Kacie: You have two options. You can resign, or I will turn everything I have over to the police and the school.

He never responded.

I stared at the screen, connections forming like constellations in my mind. "This is why she was acting so strangely those last few weeks. She was protecting all of us while gathering evidence."

"And it got her killed," Zaiden said, the words hanging heavy in the library's hushed atmosphere.

"Even if he was the one who cut her brake line," Zaiden said, "That doesn't explain how he knew what car she was driving."

"Maybe it was a good guess," Sterling said. "I mean, think about it, if the brake line was cut at the party. He could have followed her or seen her get out of the car."

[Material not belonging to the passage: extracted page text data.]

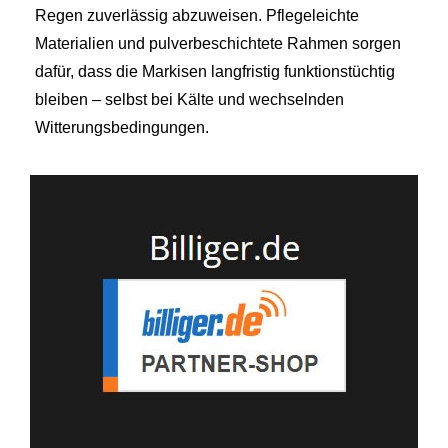
Regen zuverlässig abzuweisen. Pflegeleichte
Materialien und pulverbeschichtete Rahmen sorgen
dafür, dass die Markisen langfristig funktionstüchtig
bleiben – selbst bei Kälte und wechselnden
Witterungsbedingungen.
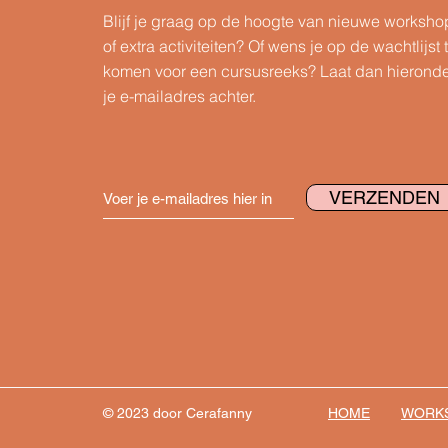
Blijf je graag op de hoogte van nieuwe worksho
of extra activiteiten? Of wens je op de wachtlijst 
komen voor een cursusreeks?
Laat dan hierond
je e-mailadres achter.
VERZENDEN
© 2023 door Cerafanny
HOME
WORK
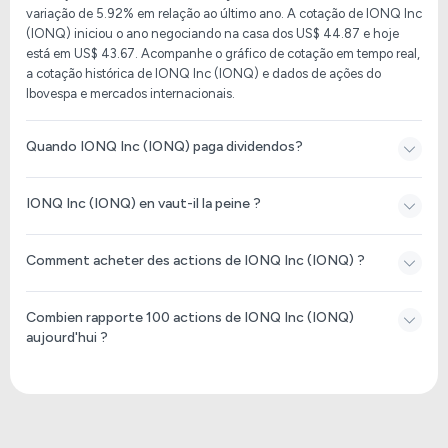
variação de 5.92% em relação ao último ano. A cotação de IONQ Inc
(IONQ) iniciou o ano negociando na casa dos US$ 44.87 e hoje
está em US$ 43.67. Acompanhe o gráfico de cotação em tempo real,
a cotação histórica de IONQ Inc (IONQ) e dados de ações do
Ibovespa e mercados internacionais.
Quando IONQ Inc (IONQ) paga dividendos?
IONQ Inc (IONQ) en vaut-il la peine ?
Comment acheter des actions de IONQ Inc (IONQ) ?
Combien rapporte 100 actions de IONQ Inc (IONQ)
aujourd'hui ?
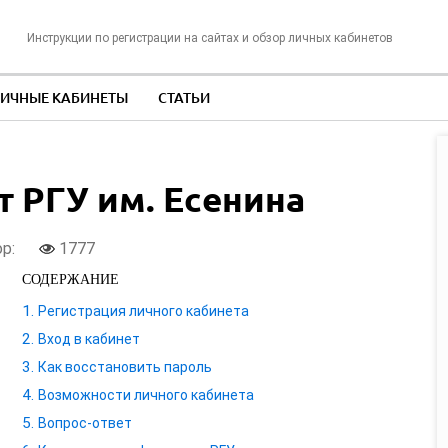
Инструкции по регистрации на сайтах и обзор личных кабинетов
ИЧНЫЕ КАБИНЕТЫ
СТАТЬИ
 РГУ им. Есенина
ор:
1777
СОДЕРЖАНИЕ
Регистрация личного кабинета
Вход в кабинет
Как восстановить пароль
Возможности личного кабинета
Вопрос-ответ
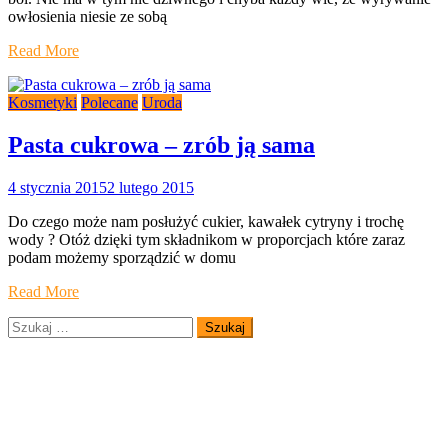
owłosienia niesie ze sobą
Read More
Kosmetyki
Polecane
Uroda
Pasta cukrowa – zrób ją sama
4 stycznia 2015
2 lutego 2015
Do czego może nam posłużyć cukier, kawałek cytryny i trochę
wody ? Otóż dzięki tym składnikom w proporcjach które zaraz
podam możemy sporządzić w domu
Read More
Szukaj:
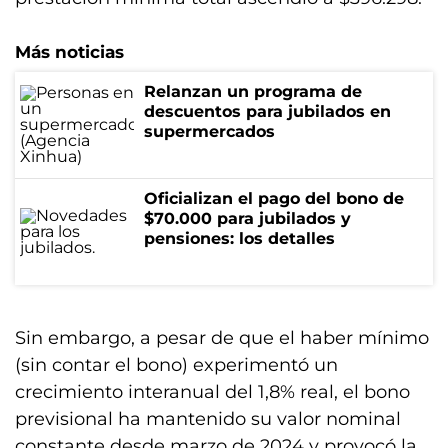
Más noticias
Relanzan un programa de
descuentos para jubilados en
supermercados
Oficializan el pago del bono de
$70.000 para jubilados y
pensiones: los detalles
Sin embargo, a pesar de que el haber mínimo
(sin contar el bono) experimentó un
crecimiento interanual del 1,8% real, el bono
previsional ha mantenido su valor nominal
constante desde marzo de 2024 y provocó la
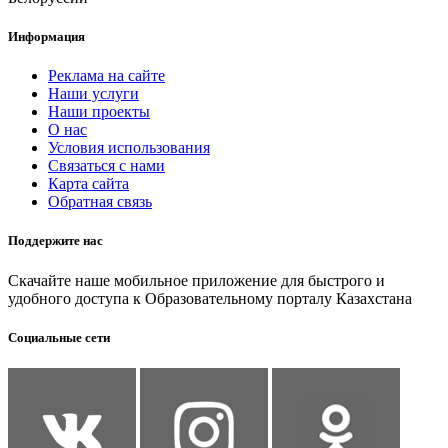
Информация
Реклама на сайте
Наши услуги
Наши проекты
О нас
Условия использования
Связаться с нами
Карта сайта
Обратная связь
Поддержите нас
Скачайте наше мобильное приложение для быстрого и
удобного доступа к Образовательному порталу Казахстана
Социальные сети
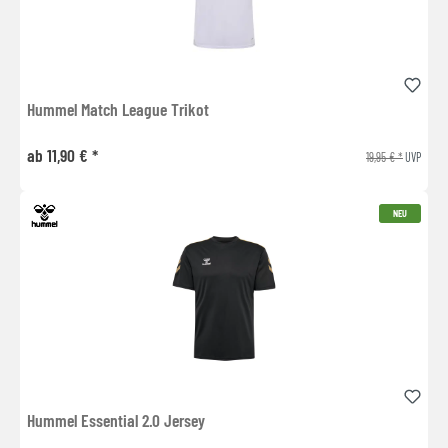
Hummel Match League Trikot
ab 11,90 € *
19,95 € *
UVP
NEU
Hummel Essential 2.0 Jersey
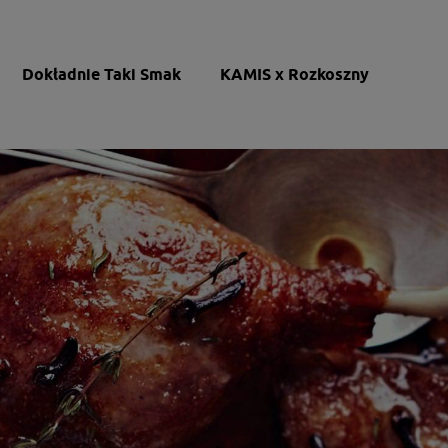
Dokładnie Taki Smak
KAMIS x Rozkoszny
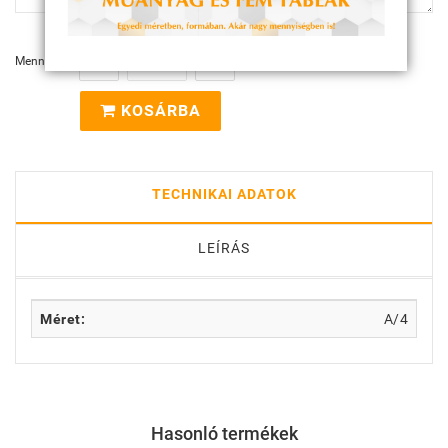
Mennyiség:
KOSÁRBA
TECHNIKAI ADATOK
LEÍRÁS
Méret:
A/4
Hasonló termékek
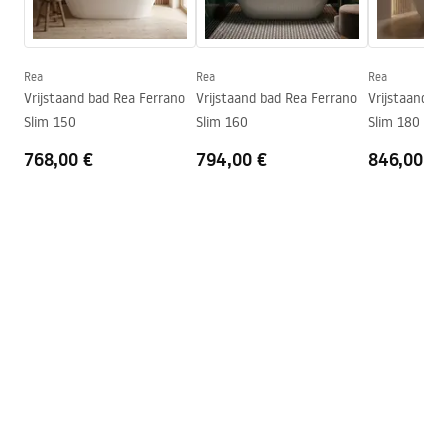
Montagezijde
Universeel
WARUNKI_BEZPIECZENSTWA_WANNY.pdf
Afvoer en sifon inbegrepen
Ja
Garantie
24 maanden
Rea
Rea
Rea
Garantievoorwaarden
Vrijstaand bad Rea Ferrano
Vrijstaand bad Rea Ferrano
Vrijstaand b
Warranty_Terms_and_Conditions_Bathtubs.pdf
Slim 150
Slim 160
Slim 180
768,00 €
794,00 €
846,00 €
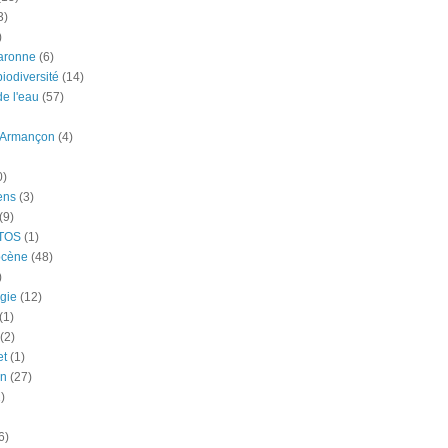
3)
)
aronne
(6)
iodiversité
(14)
e l'eau
(57)
-Armançon
(4)
0)
ens
(3)
(9)
TOS
(1)
ocène
(48)
)
gie
(12)
(1)
(2)
et
(1)
n
(27)
)
6)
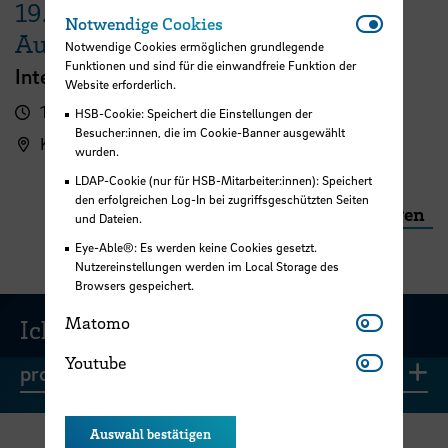
19.
Notwendi
Notwendige Cookies
August
Notwendige Cookies ermöglichen grundlegende
Funktionen und sind für die einwandfreie Funktion der
International FutureNow! Symposium
Website erforderlich.
16:00 - 17:30 Uhr
HSB-Cookie: Speichert die Einstellungen der
Besucher:innen, die im Cookie-Banner ausgewählt
Kassenhalle
wurden.
LDAP-Cookie (nur für HSB-Mitarbeiter:innen): Speichert
den erfolgreichen Log-In bei zugriffsgeschützten Seiten
Weitere Veranstaltungen
und Dateien.
Eye-Able®: Es werden keine Cookies gesetzt.
Nutzereinstellungen werden im Local Storage des
Browsers gespeichert.
Matomo
Matomo
Ich möchte...
Youtube
Youtube
Li
promovieren
Auswahl bestätigen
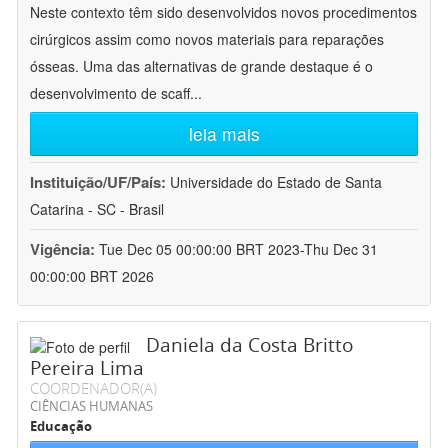
Neste contexto têm sido desenvolvidos novos procedimentos
cirúrgicos assim como novos materiais para reparações
ósseas. Uma das alternativas de grande destaque é o
desenvolvimento de scaff
...
leia mais
Instituição/UF/País:
Universidade do Estado de Santa
Catarina - SC - Brasil
Vigência:
Tue Dec 05 00:00:00 BRT 2023-Thu Dec 31
00:00:00 BRT 2026
Daniela da Costa Britto
Pereira Lima
COORDENADOR(A)
CIÊNCIAS HUMANAS
Educação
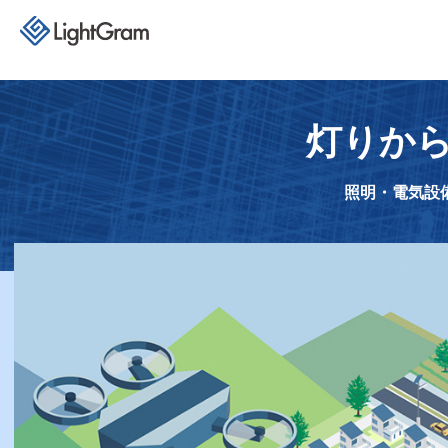
灯りか
照明・電気設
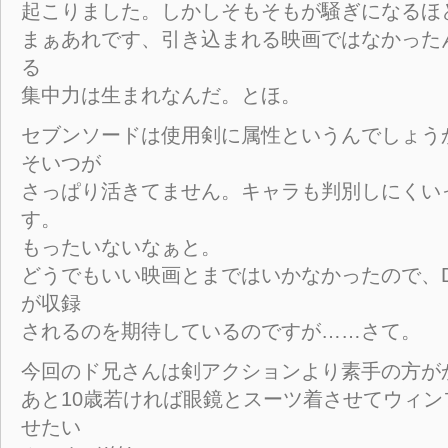
起こりました。しかしそもそもが騒ぎになるほど
まぁあれです、引き込まれる映画ではなかった
る
集中力は生まれなんだ。とほ。
セブンソードは使用剣に属性というんでしょう
そいつが
さっぱり活きてません。キャラも判別しにくい
す。
もったいないなぁと。
どうでもいい映画とまではいかなかったので、D
が収録
されるのを期待しているのですが……さて。
今回のド兄さんは剣アクションより素手の方が
あと10歳若ければ眼鏡とスーツ着させてウィ
せたい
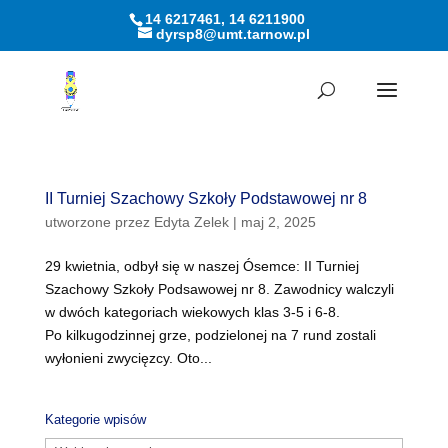
14 6217461, 14 6211900
dyrsp8@umt.tarnow.pl
Otwórz pasek narzędzi
II Turniej Szachowy Szkoły Podstawowej nr 8
utworzone przez
Edyta Zelek
|
maj 2, 2025
29 kwietnia, odbył się w naszej Ósemce: II Turniej
Szachowy Szkoły Podsawowej nr 8. Zawodnicy walczyli
w dwóch kategoriach wiekowych klas 3-5 i 6-8.
Po kilkugodzinnej grze, podzielonej na 7 rund zostali
wyłonieni zwycięzcy. Oto...
Kategorie wpisów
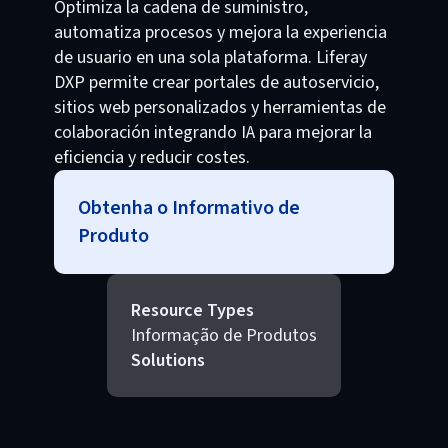
Optimiza la cadena de suministro,
automatiza procesos y mejora la experiencia
de usuario en una sola plataforma. Liferay
DXP permite crear portales de autoservicio,
sitios web personalizados y herramientas de
colaboración integrando IA para mejorar la
eficiencia y reducir costes.
Obtenha o Informativo de
Produto
Resource Types
Informação de Produtos
Solutions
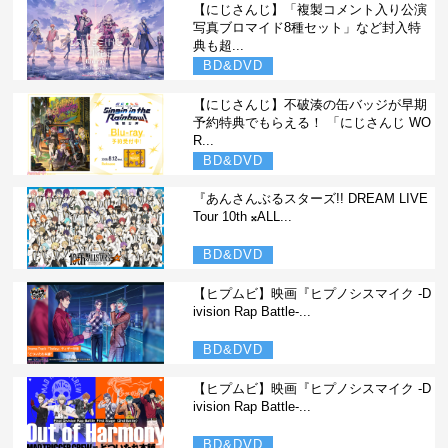
【にじさんじ】「複製コメント入り公演
写真ブロマイド8種セット」など封入特
典も超...
BD&DVD
【にじさんじ】不破湊の缶バッジが早期
予約特典でもらえる！ 「にじさんじ WO
R...
BD&DVD
『あんさんぶるスターズ!! DREAM LIVE
Tour 10th 𝄪ALL...
BD&DVD
【ヒプムビ】映画『ヒプノシスマイク -D
ivision Rap Battle-...
BD&DVD
【ヒプムビ】映画『ヒプノシスマイク -D
ivision Rap Battle-...
BD&DVD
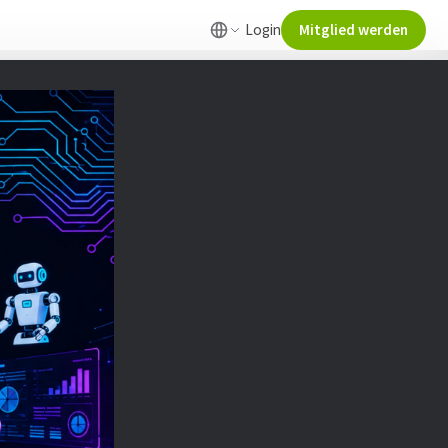
Login
Mitglied werden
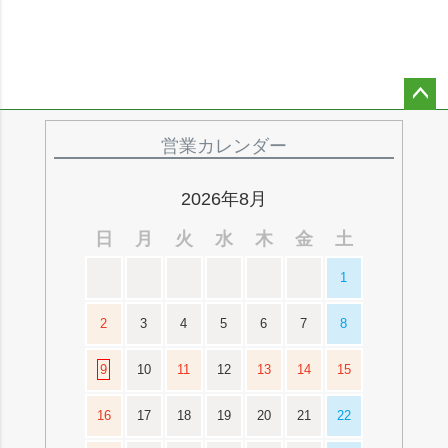
ペー
ジト
営業カレンダー
ップ
へ
2026年8月
日
月
火
水
木
金
土
1
2
3
4
5
6
7
8
9
10
11
12
13
14
15
16
17
18
19
20
21
22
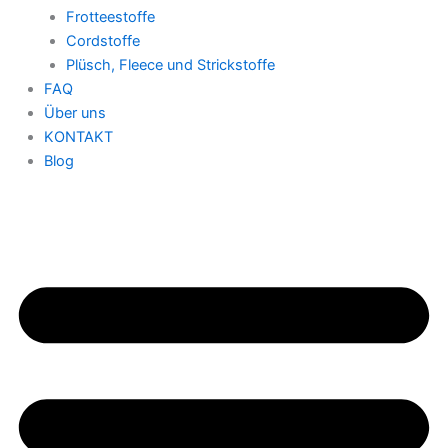
Frotteestoffe
Cordstoffe
Plüsch, Fleece und Strickstoffe
FAQ
Über uns
KONTAKT
Blog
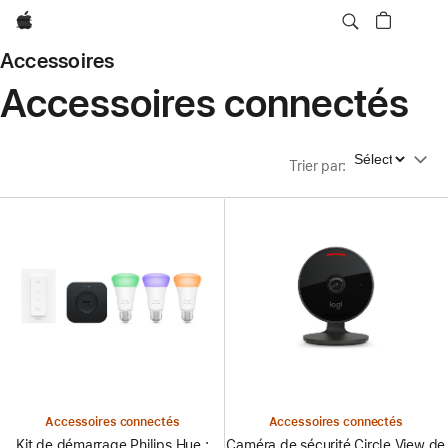
Apple
Accessoires
Accessoires connectés
Trier par
Trier par
:
Accessoires connectés
Accessoires connectés
Kit de démarrage Philips Hue :
Caméra de sécurité Circle View de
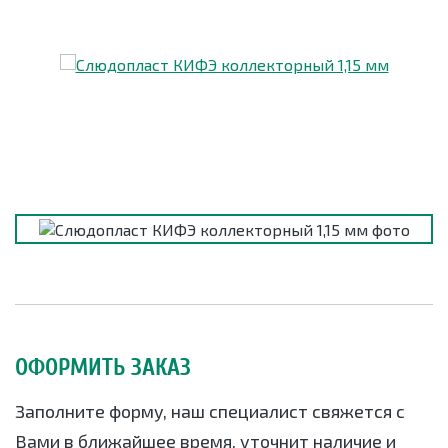
ОФОРМИТЬ ЗАКАЗ
Заполните форму, наш специалист свяжется с
Вами в ближайшее время, уточнит наличие и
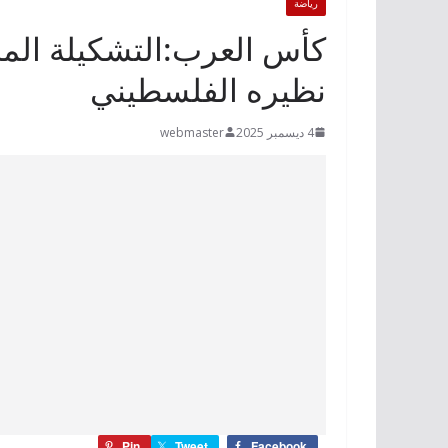
رياضة
كأس العرب:التشكيلة المح
نظيره الفلسطيني
4 ديسمبر 2025
webmaster
Pin
Tweet
Facebook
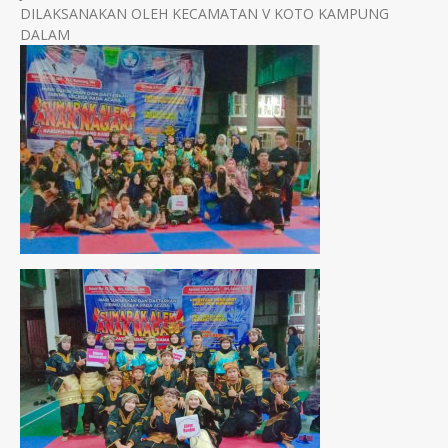
DILAKSANAKAN OLEH KECAMATAN V KOTO KAMPUNG
DALAM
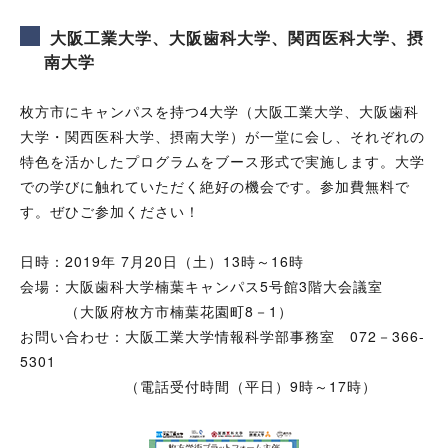
大阪工業大学、大阪歯科大学、関西医科大学、摂
南大学
枚方市にキャンパスを持つ4大学（大阪工業大学、大阪歯科
大学・関西医科大学、摂南大学）が一堂に会し、それぞれの
特色を活かしたプログラムをブース形式で実施します。大学
での学びに触れていただく絶好の機会です。参加費無料で
す。ぜひご参加ください！
日時：2019年 7月20日（土）13時～16時
会場：大阪歯科大学楠葉キャンパス5号館3階大会議室
（大阪府枚方市楠葉花園町8－1）
お問い合わせ：大阪工業大学情報科学部事務室 072－366-
5301
（電話受付時間（平日）9時～17時）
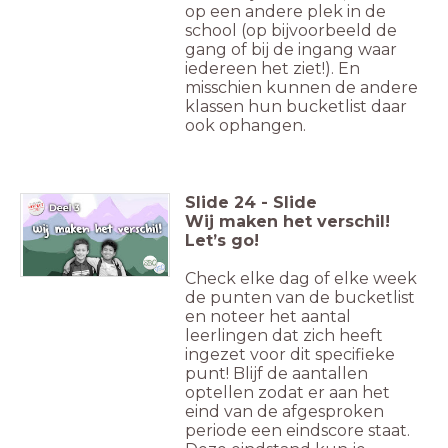
op een andere plek in de
school (op bijvoorbeeld de
gang of bij de ingang waar
iedereen het ziet!). En
misschien kunnen de andere
klassen hun bucketlist daar
ook ophangen.
Slide
24
-
Slide
Wij maken het verschil!
Let’s go!
Check elke dag of elke week
de punten van de bucketlist
en noteer het aantal
leerlingen dat zich heeft
ingezet voor dit specifieke
punt! Blijf de aantallen
optellen zodat er aan het
eind van de afgesproken
periode een eindscore staat.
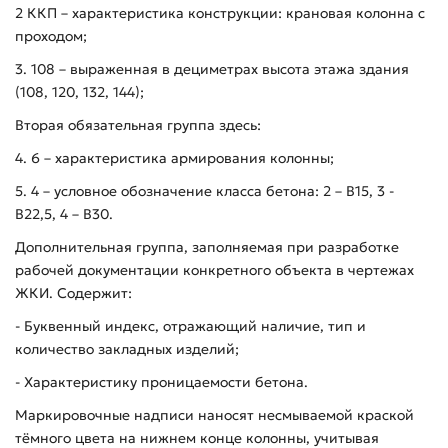
2 ККП – характеристика конструкции: крановая колонна с
проходом;
3. 108 – выраженная в дециметрах высота этажа здания
(108, 120, 132, 144);
Вторая обязательная группа здесь:
4. 6 – характеристика армирования колонны;
5. 4 – условное обозначение класса бетона: 2 – В15, 3 -
В22,5, 4 – В30.
Дополнительная группа, заполняемая при разработке
рабочей документации конкретного объекта в чертежах
ЖКИ. Содержит:
- Буквенный индекс, отражающий наличие, тип и
количество закладных изделий;
- Характеристику проницаемости бетона.
Маркировочные надписи наносят несмываемой краской
тёмного цвета на нижнем конце колонны, учитывая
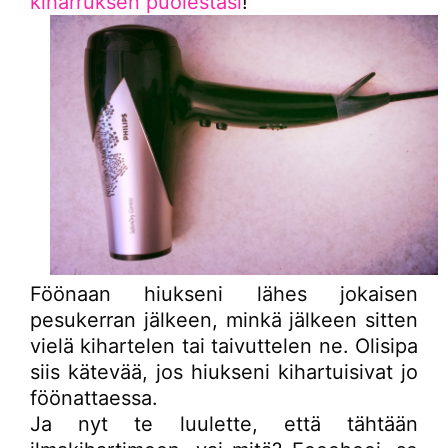
kiharruksen puolestasi
!
Föönaan hiukseni lähes jokaisen
pesukerran jälkeen, minkä jälkeen sitten
vielä kihartelen tai taivuttelen ne. Olisipa
siis kätevää, jos hiukseni kihartuisivat jo
föönattaessa.
Ja nyt te luulette, että tähtään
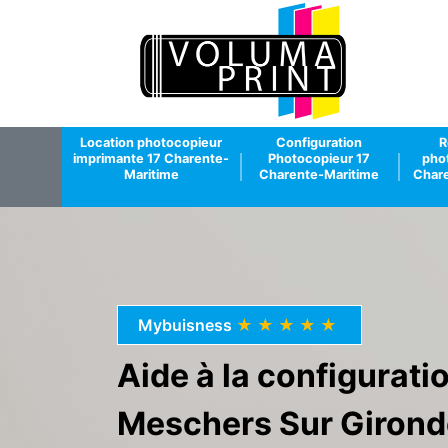
Location photocopieur
Configuration
R
imprimante 17 Charente-
Photocopieur 17
pho
Maritime
Charente-Maritime
Chare
Mybuisness
★★★★★
Aide à la configurat
Meschers Sur Girond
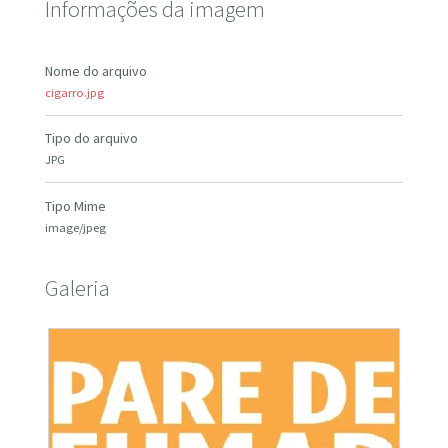
Informações da imagem
Nome do arquivo
cigarro.jpg
Tipo do arquivo
JPG
Tipo Mime
image/jpeg
Galeria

"Or maybe," Mila said. "It was a lucky guess. It was the only black BMW at the party that night. I was Kacie's friend, and I would have thought that was her car."

We spent the next hour in tense silence. The only sounds were our breathing and the soft click of the trackpad. Photos of Kacie smiling at parties. Class notes. Social media drafts that were never posted. Each file was a piece of her, but nothing else that explained what could have happened that night.

The brightness of the screen burned my eyes when Journey slumped back.

"This folder's just more dance routines."

Mila sighed. "Everything else is just part of her normal life."

I closed the laptop with a quiet click of finality. "I don't think we're going to find anything else."

"I guess we got our answers," Mila said. "It was Coach trying to stop her from outing him and all his dirty little secrets."

It felt surreal finally knowing what really happened to Kacie, even if we'd never get the full truth because Coach was dead.

"So what do we do now?" Journey asked.

"We could finish Kacie's mission and make all this go viral," Mila said. "Or…"

"We can let it die knowing Kacie got her revenge," Zaiden finished for her. Everyone's gaze locked on Zaiden because this felt like it should be his decision.

"I think we all took in a lot of information that needs time to settle," Sterling said. "Why don't we meet up after school tomorrow?"

We all nodded in agreement.

I pushed out of my chair and slid Kacie's MacBook into my messenger bag. The weight of it—and everything it contained—felt heavier than before. "I guess it's finally over," I mumbled. "We finally know the truth." Though I still had more questions than answers, I was pretty sure we'd never get those answers. We could only guess what else happened, and that would have to be good enough.